> [Assignment] Exact copies of the lines below are the goal; any images in them are dropped.

> [Data shown]
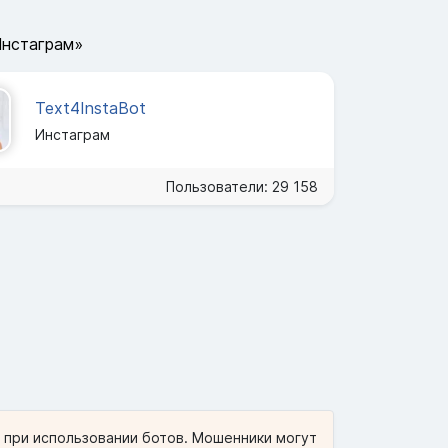
Инстаграм»
Text4InstaBot
Инстаграм
Пользователи: 29 158
и при использовании ботов. Мошенники могут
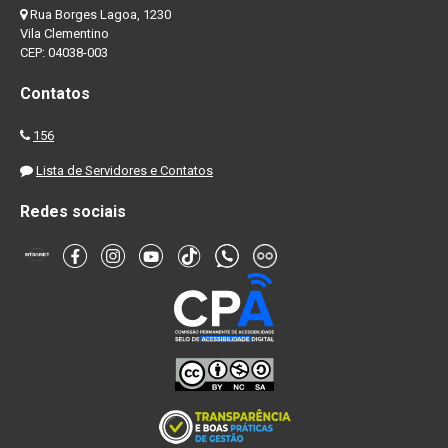
Rua Borges Lagoa, 1230
Vila Clementino
CEP: 04038-003
Contatos
156
Lista de Servidores e Contatos
Redes sociais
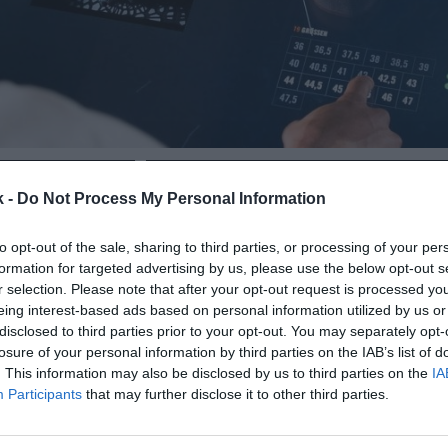
o
8 de enero de 2021
k -
Do Not Process My Personal Information
Guardar
Me gusta
to opt-out of the sale, sharing to third parties, or processing of your per
formation for targeted advertising by us, please use the below opt-out s
rovocada por la Covid-19 se ha convertido en la gran
r selection. Please note that after your opt-out request is processed y
eing interest-based ads based on personal information utilized by us or
tendencias es hoy una cuestión innegable. El sector 
disclosed to third parties prior to your opt-out. You may separately opt-
ien ha logrado capear la crisis con una mayor resilien
losure of your personal information by third parties on the IAB’s list of
s, af
. This information may also be disclosed by us to third parties on the
IA
Participants
that may further disclose it to other third parties.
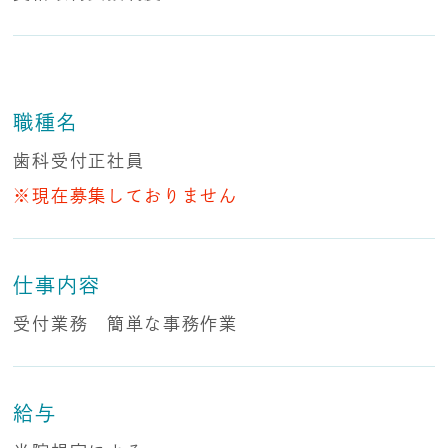
職種名
歯科受付正社員
※現在募集しておりません
仕事内容
受付業務 簡単な事務作業
給与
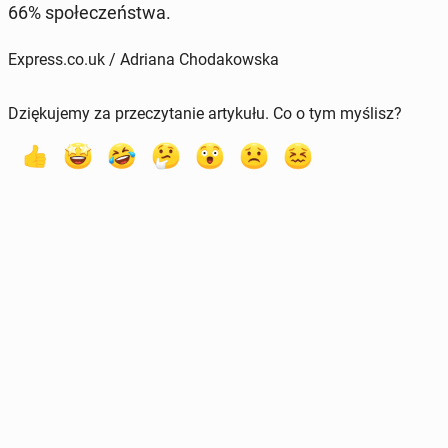
66% spo­łe­czeń­stwa.
Express.co.uk / Adriana Chodakowska
Dziękujemy za przeczytanie artykułu. Co o tym myślisz?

> [Answer]
Инстаграм»
Text4InstaBot
Инстаграм
Пользователи: 29 158
и при использовании ботов. Мошенники могут
Rua Borges Lagoa, 1230
Vila Clementino
CEP: 04038-003
Contatos
156
Lista de Servidores e Contatos
Redes sociais
o
8 de enero de 2021
k -
Do Not Process My Personal Information
Guardar
Me gusta
to opt-out of the sale, sharing to third parties, or processing of your per
formation for targeted advertising by us, please use the below opt-out s
rovocada por la Covid-19 se ha convertido en la gran
r selection. Please note that after your opt-out request is processed y
eing interest-based ads based on personal information utilized by us or
tendencias es hoy una cuestión innegable. El sector 
disclosed to third parties prior to your opt-out. You may separately opt-
ien ha logrado capear la crisis con una mayor resilien
losure of your personal information by third parties on the IAB’s list of
s, af
. This information may also be disclosed by us to third parties on the
IA
Participants
that may further disclose it to other third parties.
職種名
歯科受付正社員
※現在募集しておりません
仕事内容
受付業務 簡単な事務作業
給与
66% spo­łe­czeń­stwa.
Express.co.uk / Adriana Chodakowska
Dziękujemy za przeczytanie artykułu. Co o tym myślisz?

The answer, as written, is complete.